Наконец, нельзя не признать, что Иоганн Готлиб Фихте, пытавшийся создать в начале 19 века что-то вроде «религии совести» и действительно выдвинувший «метафизику совести», остался для большинства его современников и читателей непонятным потому, что интерес построения единой и логически непререкаемой философской системы возобладал у него над потребностью в искренней простоте и ясной глубине. Иногда прямо кажется, что Фихте, несмотря на его героические усилия быть «ясным как солнце» и «вынудить» у читателя верное понимание его учения, делал все для того, чтобы укрыть живую совесть как начало духовного самоутверждения в непроходимом лесу метафизических хитросплетений [42] .

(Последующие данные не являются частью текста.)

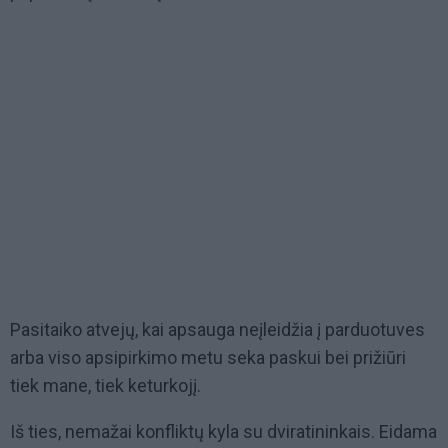
Pasitaiko atvejų, kai apsauga neįleidžia į parduotuves
arba viso apsipirkimo metu seka paskui bei prižiūri
tiek mane, tiek keturkojį.
Iš ties, nemažai konfliktų kyla su dviratininkais. Eidama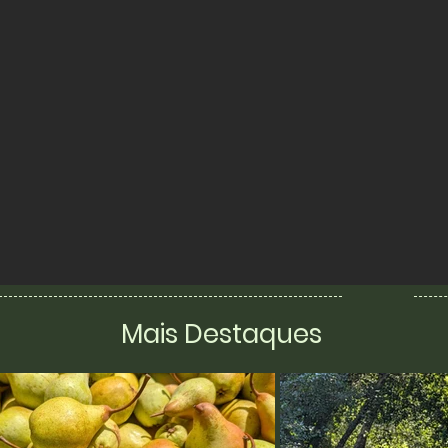
Mais Destaques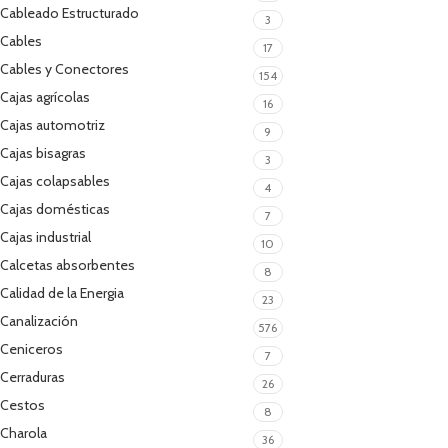
Cableado Estructurado
3
Cables
17
Cables y Conectores
154
Cajas agrícolas
16
Cajas automotriz
9
Cajas bisagras
3
Cajas colapsables
4
Cajas domésticas
7
Cajas industrial
10
Calcetas absorbentes
8
Calidad de la Energia
23
Canalización
576
Ceniceros
7
Cerraduras
26
Cestos
8
Charola
36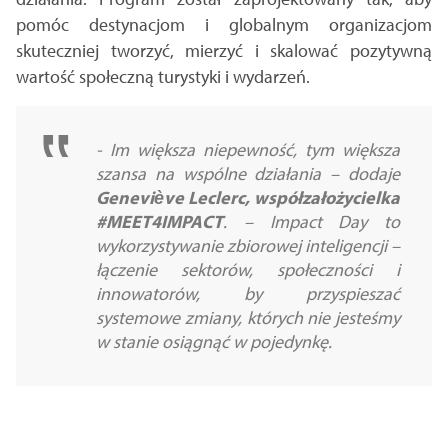
pomóc destynacjom i globalnym organizacjom
skuteczniej tworzyć, mierzyć i skalować pozytywną
wartość społeczną turystyki i wydarzeń.
- Im większa niepewność, tym większa
szansa na wspólne działania
– dodaje
Geneviève Leclerc, współzałożycielka
#MEET4IMPACT
. –
Impact Day to
wykorzystywanie zbiorowej inteligencji –
łączenie sektorów, społeczności i
innowatorów, by przyspieszać
systemowe zmiany, których nie jesteśmy
w stanie osiągnąć w pojedynkę.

Все такие попытки в действительности не объясняют человеку доступ к совестному акту, а скорее затрудняют ему этот путь. Совесть не дает человеку никаких обобщений, эти обобщения человек придумывает сам. Совесть указывает человеку прежде всего и больше всего на единый, нравственно-лучший исход из данного жизненного положения; всеобщий рецепт совершенства извлекается из этого указания человеческим обобщающим рассудком. Вот откуда множество расходящихся друг с другом моральных теорий: одни люди выдумывают, совсем не обращаясь к совестному акту, другие выдумывают, неверно вопросив его, или неверно вняв ему, или произвольно обобщив его указание. Вот почему гораздо лучше и продуктивнее обращаться к совести много раз для получения единичных указаний в отдельных случаях жизни, чем требовать от нее общих правил и рецептов, которые, быть может (именно вследствие их отвлеченности и общности), удастся «помыслить» и «формулировать», но не удастся применить к жизни. И здесь, как всегда, милосердный самарянин будет выше теоретизирующего фарисея.

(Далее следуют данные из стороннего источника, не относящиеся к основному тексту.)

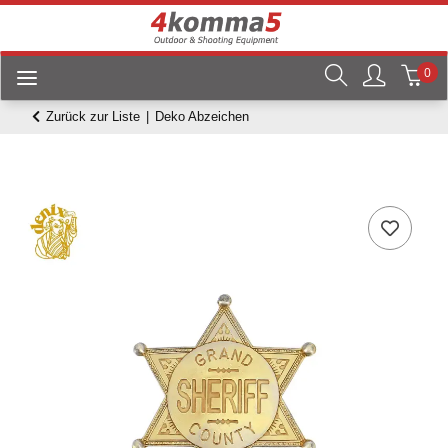
0
Zurück zur Liste
Deko Abzeichen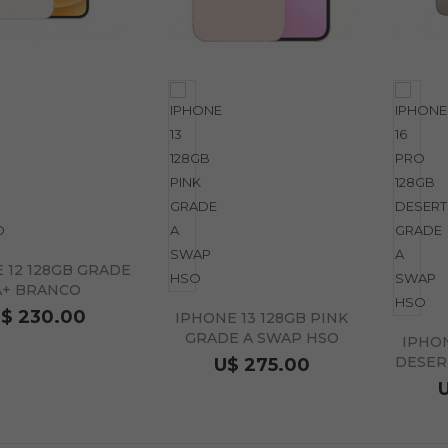
 12 128GB GRADE
A+ BRANCO
$ 230.00
IPHONE 13 128GB PINK
GRADE A SWAP HSO
IPHON
DESER
U$ 275.00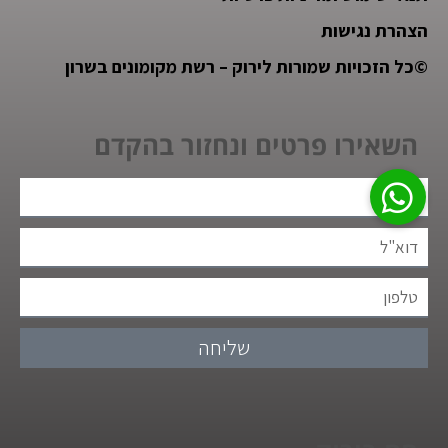
הצהרת נגישות
©
כל הזכויות שמורות לירוק – רשת מקומונים בשרון
השאירו פרטים ונחזור בהקדם
שליחה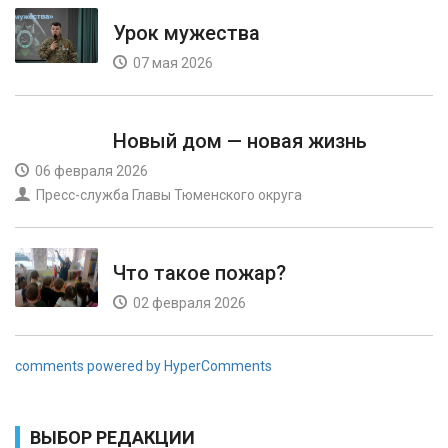
Урок мужества
07 мая 2026
Новый дом — новая жизнь
06 февраля 2026
Пресс-служба Главы Тюменского округа
Что такое пожар?
02 февраля 2026
comments powered by HyperComments
ВЫБОР РЕДАКЦИИ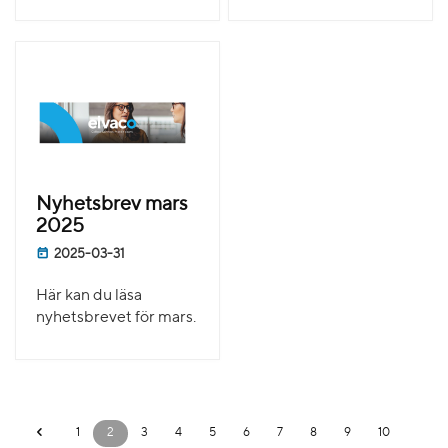
Nyhetsbrev mars
2025
2025-03-31
Här kan du läsa
nyhetsbrevet för mars.
1
2
3
4
5
6
7
8
9
10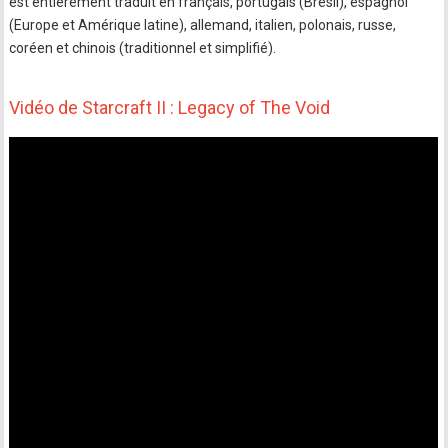
est entièrement traduit en français, portugais (Brésil), espagnol
(Europe et Amérique latine), allemand, italien, polonais, russe,
coréen et chinois (traditionnel et simplifié).
Vidéo de Starcraft II : Legacy of The Void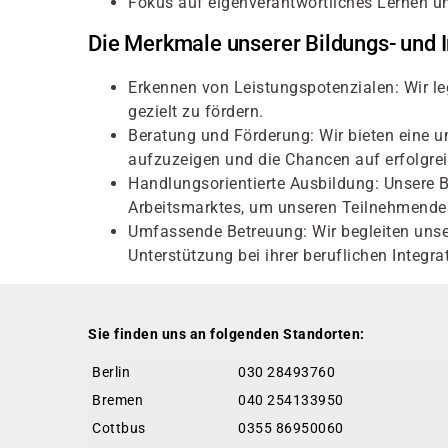
Fokus auf eigenverantwortliches Lernen u
Die Merkmale unserer Bildungs- und I
Erkennen von Leistungspotenzialen: Wir le
gezielt zu fördern.
Beratung und Förderung: Wir bieten eine um
aufzuzeigen und die Chancen auf erfolgrei
Handlungsorientierte Ausbildung: Unsere 
Arbeitsmarktes, um unseren Teilnehmenden 
Umfassende Betreuung: Wir begleiten unser
Unterstützung bei ihrer beruflichen Integra
Sie finden uns an folgenden Standorten:
Berlin
030 28493760
Bremen
040 254133950
Cottbus
0355 86950060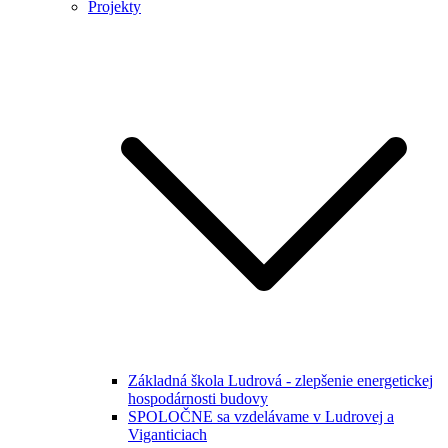
Projekty
Základná škola Ludrová - zlepšenie energetickej
hospodárnosti budovy
SPOLOČNE sa vzdelávame v Ludrovej a
Viganticiach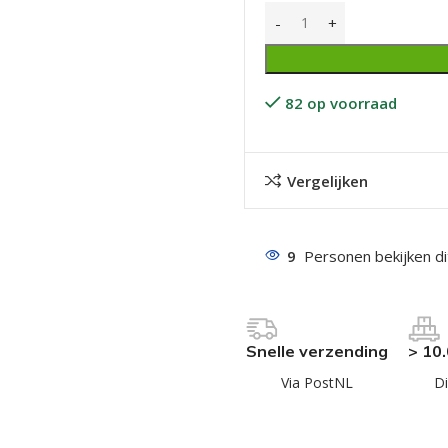
82 op voorraad
Vergelijken
even geel verzinkt
 Trespa
9
Personen bekijken d
even
even
en
Snelle verzending
> 10
even
Via PostNL
Di
n
n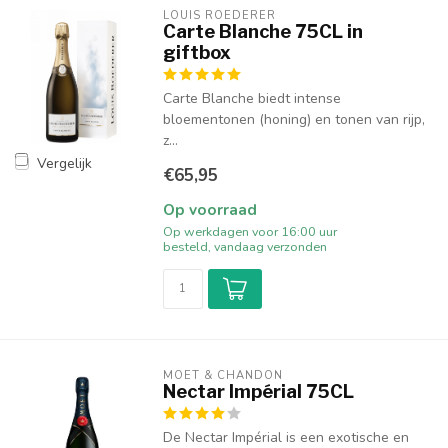
LOUIS ROEDERER
Carte Blanche 75CL in
giftbox
Carte Blanche biedt intense
bloementonen (honing) en tonen van rijp,
z...
Vergelijk
€65,95
Op voorraad
Op werkdagen voor 16:00 uur
besteld, vandaag verzonden
MOËT & CHANDON
Nectar Impérial 75CL
De Nectar Impérial is een exotische en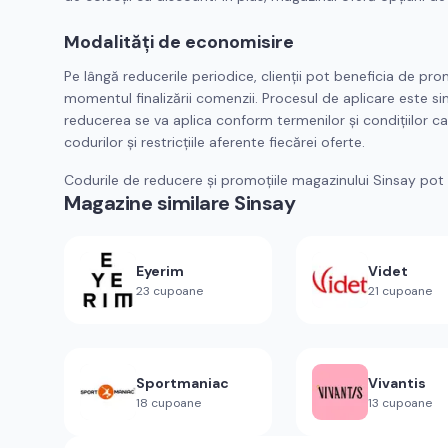
Modalități de economisire
Pe lângă reducerile periodice, clienții pot beneficia de pr
momentul finalizării comenzii. Procesul de aplicare este s
reducerea se va aplica conform termenilor și condițiilor c
codurilor și restricțiile aferente fiecărei oferte.
Codurile de reducere și promoțiile magazinului Sinsay pot f
Magazine similare
Sinsay
Eyerim
Videt
23
cupoane
21
cupoane
Sportmaniac
Vivantis
18
cupoane
13
cupoane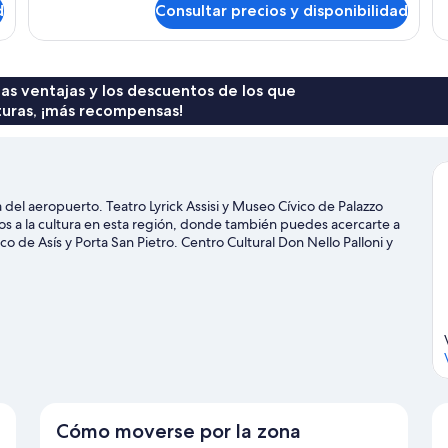
d
Consultar precios y disponibilidad
Habitación
Ha
 las ventajas y los descuentos de los que
turas, ¡más recompensas!
 del aeropuerto. Teatro Lyrick Assisi y Museo Cívico de Palazzo
os a la cultura en esta región, donde también puedes acercarte a
 de Asís y Porta San Pietro. Centro Cultural Don Nello Palloni y
 pena. ¡Saca los palos y mejora tu swing! Podrás depurar tu
 de aventuras practicando actividades como el ciclismo de
Cómo moverse por la zona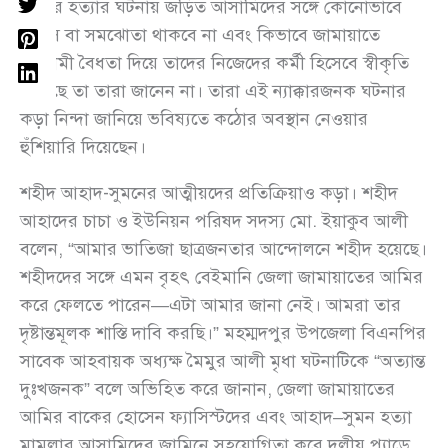
তাদের হত্যার ঘটনায় জড়িত আসামিদের সঙ্গে কোনোভাবে
আপস বা সমঝোতা থাকবে না এবং কিভাবে জামায়াতে
ইসলামী বৈধতা দিয়ে তাদের নিজেদের কর্মী হিসেবে স্বীকৃতি
দিয়েছে তা তারা জানেন না। তারা এই ন্যাক্কারজনক ঘটনার
কড়া নিন্দা জানিয়ে ভবিষ্যতে কঠোর অবস্থান নেওয়ার
হুঁশিয়ারি দিয়েছেন।
শহীদ আহাদ-সুমনের আত্মীয়দের প্রতিক্রিয়াও কড়া। শহীদ
আহাদের চাচা ও ইউনিয়ন পরিষদ সদস্য মো. ইয়াকুব আলী
বলেন, “আমার ভাতিজা ছাত্রজনতার আন্দোলনে শহীদ হয়েছে।
শহীদদের সঙ্গে এমন বৃহৎ বেইমানি জেলা জামায়াতের আমির
করে ফেলতে পারেন—এটা আমার জানা নেই। আমরা তার
দৃষ্টান্তমূলক শাস্তি দাবি করছি।” মহম্মদপুর উপজেলা বিএনপির
সাবেক আহবায়ক অধ্যক্ষ মৈমুর আলী মৃধা ঘটনাটিকে “অত্যান্ত
দুঃখজনক” বলে অভিহিত করে জানান, জেলা জামায়াতের
আমির বাকের হোসেন ফ্যাসিস্টদের এবং আহাদ–সুমন হত্যা
মামলার আসামিদের জামিনে সহযোগিতা করে দলীয় প্যাডে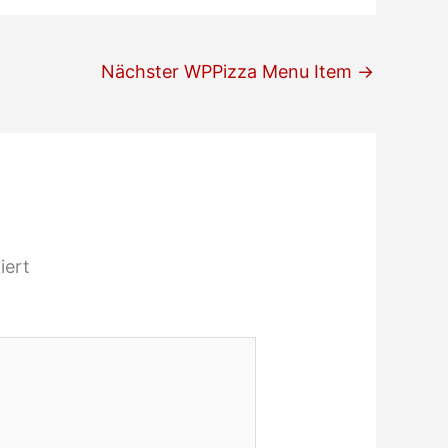
Nächster WPPizza Menu Item
→
iert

Ко всему этому необходимо добавить еще одно чрезвычайно существенное разъяснение: совестный акт сам по себе не нуждается ни в каких сознательно формулированных или полусознательно предносящихся «вопросах», он может осуществиться и без всякого зова или вопроса, он может состояться по его собственному почину или движению в душе человека, который к нему не обращался, его не ожидал и, может быть, даже и не хотел его вовсе. У многих действительно хороших людей совестный акт приходит как бы сам; он сам как бы возвышает свой «голос» (на самом деле никакого слышимого «голоса», конечно, нет, это была бы иллюзия или галлюцинация), им не надо ни спрашивать, ни взывать, ни ждать ответа; совесть приходит в движение по собственному побуждению, в силу собственной власти – и указует; а может быть, она, раз осветив душу, никогда уже не угасает и не перестает посылать свои лучи. Это бывает особенно у тех людей, у которых священные врата между любящим сердцем и сознательным деланием не закрыты и не завалены, но всегда остаются настежь отверстыми в осуществлении живой и искренней доброты. И вот в эти отверстые ворота совестное содержание вступает легко и просто, подобно некоему священному и желанному гостю. Тогда совесть чувствует себя в жилище сознательной души, как у себя дома, она господствует в нем и распоряжается, а душа, освященная совестью, начинает сама гореть, и светить, и излучать совестные лучи. Мало того, человеческая душа может настолько соединиться с совестью, что утратит грань между собою и ею: тогда человеческое «я» перестает противопоставлять совесть себе, а себя – своей совести; ее зовы становятся «моими» желаниями; и даже этот «переход» от ее зова к моему желанию исчезает. И только тогда, когда «мне» захочется чего-нибудь совестно-неверного, – я услышу в глубине своей протестующий и осуждающий глас совести. Именно это замечательное явление подметил в себе Сократ, указывая на то, что его внутренний божественный глас [43] никогда не давал ему положительных, побудительных указаний («сделай то-то»), а только отрицательные, воздерживающие («не делай того-то»); понятно, почему это так было; праведная воля Сократа испытывала положительные зовы совести как свои собственные желания и побуждения и воспринимала в себе «даймоний» как нечто сверхличное — только в момент ошибочного волеуклонения.